◆ The records:
::::::::

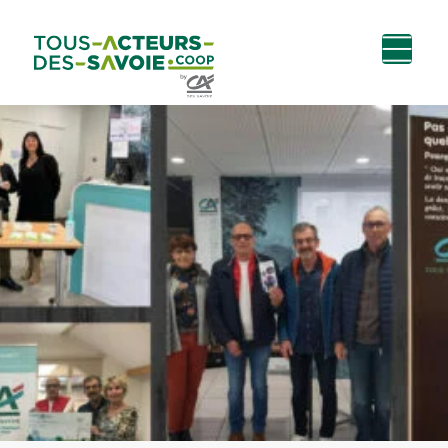
Aller au
Menu
Aller au lien vers
Contact
contenu
principal
la recherche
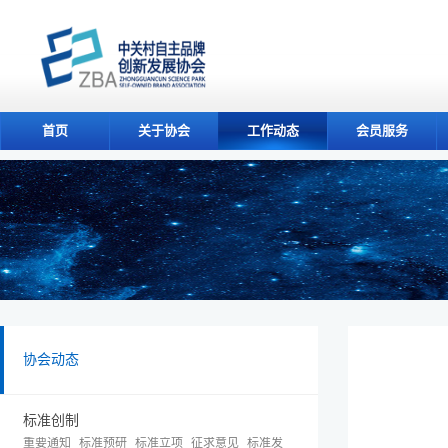
首页
关于协会
工作动态
会员服务
协会动态
标准创制
重要通知
标准预研
标准立项
征求意见
标准发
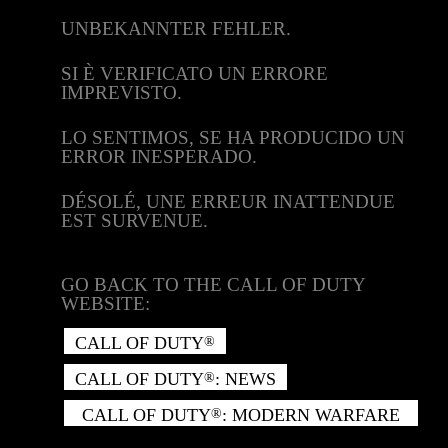
UNBEKANNTER FEHLER.
SI È VERIFICATO UN ERRORE
IMPREVISTO.
LO SENTIMOS, SE HA PRODUCIDO UN
ERROR INESPERADO.
DÉSOLÉ, UNE ERREUR INATTENDUE
EST SURVENUE.
GO BACK TO THE CALL OF DUTY
WEBSITE:
CALL OF DUTY
®
CALL OF DUTY
: NEWS
®
CALL OF DUTY
: MODERN WARFARE
®
II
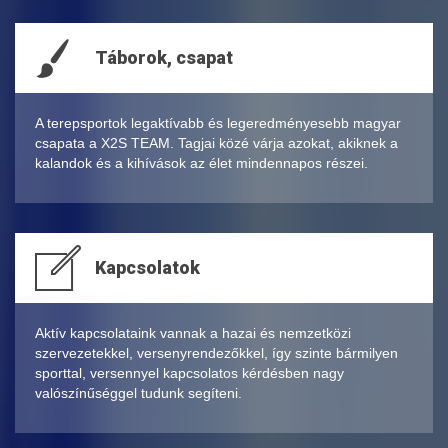
Táborok, csapat
A terepsportok legaktívabb és legeredményesebb magyar
csapata a X2S TEAM. Tagjai közé várja azokat, akiknek a
kalandok és a kihívások az élet mindennapos részei.
Kapcsolatok
Aktív kapcsolataink vannak a hazai és nemzetközi
szervezetekkel, versenyrendezőkkel, így szinte bármilyen
sporttal, versennyel kapcsolatos kérdésben nagy
valószínűséggel tudunk segíteni.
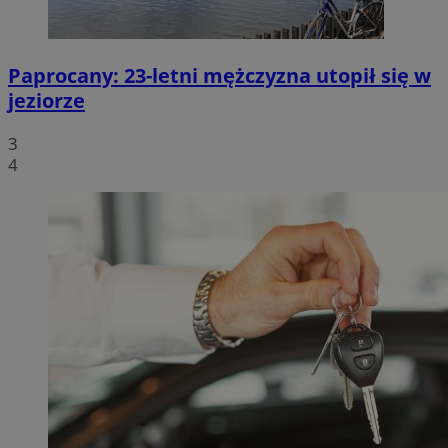
Paprocany: 23-letni mężczyzna utopił się w
jeziorze
3
4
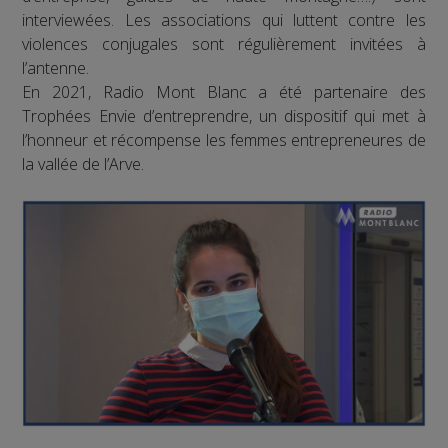
interviewées. Les associations qui luttent contre les
violences conjugales sont régulièrement invitées à
l’antenne.
En 2021, Radio Mont Blanc a été partenaire des
Trophées Envie d’entreprendre, un dispositif qui met à
l’honneur et récompense les femmes entrepreneures de
la vallée de l’Arve.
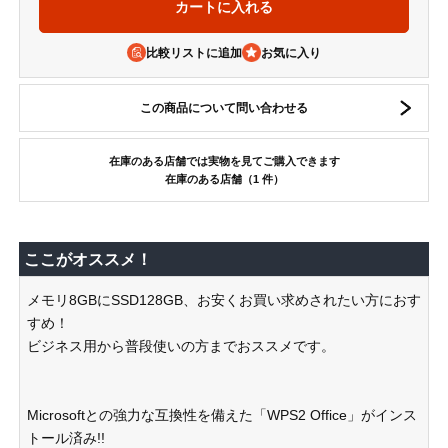
比較リストに追加
この商品について問い合わせる
在庫のある店舗では実物を見てご購入できます
在庫のある店舗（1 件）
ここがオススメ！
メモリ8GBにSSD128GB、お安くお買い求めされたい方におす
すめ！
ビジネス用から普段使いの方までおススメです。
Microsoftとの強力な互換性を備えた「WPS2 Office」がインス
トール済み!!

::::::::

◆ Task objective: Would you please retype all the data exactly? Leave out whatever pictures it holds.

◆ Answer to the problem:
Aller au
Menu
Aller au lien vers
Contact
contenu
principal
la recherche
首页
关于协会
工作动态
会员服务
协会动态
标准创制
重要通知
标准预研
标准立项
征求意见
标准发
UNBEKANNTER FEHLER.
SI È VERIFICATO UN ERRORE
IMPREVISTO.
LO SENTIMOS, SE HA PRODUCIDO UN
ERROR INESPERADO.
DÉSOLÉ, UNE ERREUR INATTENDUE
EST SURVENUE.
GO BACK TO THE CALL OF DUTY
WEBSITE:
CALL OF DUTY
®
CALL OF DUTY
: NEWS
®
CALL OF DUTY
: MODERN WARFARE
®
II
Táborok, csapat
A terepsportok legaktívabb és legeredményesebb magyar
csapata a X2S TEAM. Tagjai közé várja azokat, akiknek a
kalandok és a kihívások az élet mindennapos részei.
Kapcsolatok
Aktív kapcsolataink vannak a hazai és nemzetközi
szervezetekkel, versenyrendezőkkel, így szinte bármilyen
sporttal, versennyel kapcsolatos kérdésben nagy
valószínűséggel tudunk segíteni.
Paprocany: 23-letni mężczyzna utopił się w
jeziorze
3
4
interviewées. Les associations qui luttent contre les
violences conjugales sont régulièrement invitées à
l’antenne.
En 2021, Radio Mont Blanc a été partenaire des
Trophées Envie d’entreprendre, un dispositif qui met à
l’honneur et récompense les femmes entrepreneures de
la vallée de l’Arve.
比較リストに追加
この商品について問い合わせる
在庫のある店舗では実物を見てご購入できます
在庫のある店舗（1 件）
ここがオススメ！
メモリ8GBにSSD128GB、お安くお買い求めされたい方におす
すめ！
ビジネス用から普段使いの方までおススメです。
Microsoftとの強力な互換性を備えた「WPS2 Office」がインス
トール済み!!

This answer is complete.